▶ _Action item_
Print all entries below exactly as they appear.

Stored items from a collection
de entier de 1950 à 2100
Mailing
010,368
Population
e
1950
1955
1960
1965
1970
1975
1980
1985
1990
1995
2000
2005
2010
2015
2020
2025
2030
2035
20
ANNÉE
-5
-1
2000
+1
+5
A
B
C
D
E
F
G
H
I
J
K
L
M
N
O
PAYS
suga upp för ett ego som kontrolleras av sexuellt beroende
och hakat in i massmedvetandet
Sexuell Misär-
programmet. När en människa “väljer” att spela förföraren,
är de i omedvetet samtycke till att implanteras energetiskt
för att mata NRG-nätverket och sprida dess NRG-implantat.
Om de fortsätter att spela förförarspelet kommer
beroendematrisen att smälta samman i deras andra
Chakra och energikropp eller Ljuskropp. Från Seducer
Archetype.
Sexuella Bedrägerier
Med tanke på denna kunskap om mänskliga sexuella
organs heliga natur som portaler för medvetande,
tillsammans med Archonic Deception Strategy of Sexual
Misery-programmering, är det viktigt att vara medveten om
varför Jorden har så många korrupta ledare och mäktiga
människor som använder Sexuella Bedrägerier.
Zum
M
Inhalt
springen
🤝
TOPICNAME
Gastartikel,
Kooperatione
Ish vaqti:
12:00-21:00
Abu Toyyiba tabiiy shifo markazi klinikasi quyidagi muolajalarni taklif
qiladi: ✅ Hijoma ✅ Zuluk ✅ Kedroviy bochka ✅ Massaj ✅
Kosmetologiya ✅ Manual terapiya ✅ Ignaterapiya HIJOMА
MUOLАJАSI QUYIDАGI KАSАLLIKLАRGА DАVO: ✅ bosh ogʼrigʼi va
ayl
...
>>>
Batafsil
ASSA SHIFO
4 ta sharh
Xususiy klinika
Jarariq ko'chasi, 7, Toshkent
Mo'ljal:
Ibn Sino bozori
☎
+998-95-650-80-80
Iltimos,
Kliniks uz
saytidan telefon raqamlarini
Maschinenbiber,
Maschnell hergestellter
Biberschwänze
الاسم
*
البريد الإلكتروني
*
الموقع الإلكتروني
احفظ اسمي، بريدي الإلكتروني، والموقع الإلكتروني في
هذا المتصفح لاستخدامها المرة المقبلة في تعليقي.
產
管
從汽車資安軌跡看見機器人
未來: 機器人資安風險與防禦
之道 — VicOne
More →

▶ _Solved problem_
de entier de 1950 à 2100
Mailing
010,368
Population
e
1950
1955
1960
1965
1970
1975
1980
1985
1990
1995
2000
2005
2010
2015
2020
2025
2030
2035
20
ANNÉE
-5
-1
2000
+1
+5
A
B
C
D
E
F
G
H
I
J
K
L
M
N
O
PAYS
suga upp för ett ego som kontrolleras av sexuellt beroende
och hakat in i massmedvetandet
Sexuell Misär-
programmet. När en människa “väljer” att spela förföraren,
är de i omedvetet samtycke till att implanteras energetiskt
för att mata NRG-nätverket och sprida dess NRG-implantat.
Om de fortsätter att spela förförarspelet kommer
beroendematrisen att smälta samman i deras andra
Chakra och energikropp eller Ljuskropp. Från Seducer
Archetype.
Sexuella Bedrägerier
Med tanke på denna kunskap om mänskliga sexuella
organs heliga natur som portaler för medvetande,
tillsammans med Archonic Deception Strategy of Sexual
Misery-programmering, är det viktigt att vara medveten om
varför Jorden har så många korrupta ledare och mäktiga
människor som använder Sexuella Bedrägerier.
Zum
M
Inhalt
springen
🤝
TOPICNAME
Gastartikel,
Kooperatione
Ish vaqti:
12:00-21:00
Abu Toyyiba tabiiy shifo markazi klinikasi quyidagi muolajalarni taklif
qiladi: ✅ Hijoma ✅ Zuluk ✅ Kedroviy bochka ✅ Massaj ✅
Kosmetologiya ✅ Manual terapiya ✅ Ignaterapiya HIJOMА
MUOLАJАSI QUYIDАGI KАSАLLIKLАRGА DАVO: ✅ bosh ogʼrigʼi va
ayl
...
>>>
Batafsil
ASSA SHIFO
4 ta sharh
Xususiy klinika
Jarariq ko'chasi, 7, Toshkent
Mo'ljal:
Ibn Sino bozori
☎
+998-95-650-80-80
Iltimos,
Kliniks uz
saytidan telefon raqamlarini
Maschinenbiber,
Maschnell hergestellter
Biberschwänze
الاسم
*
البريد الإلكتروني
*
الموقع الإلكتروني
احفظ اسمي، بريدي الإلكتروني، والموقع الإلكتروني في
هذا المتصفح لاستخدامها المرة المقبلة في تعليقي.
產
管
從汽車資安軌跡看見機器人
未來: 機器人資安風險與防禦
之道 — VicOne
More →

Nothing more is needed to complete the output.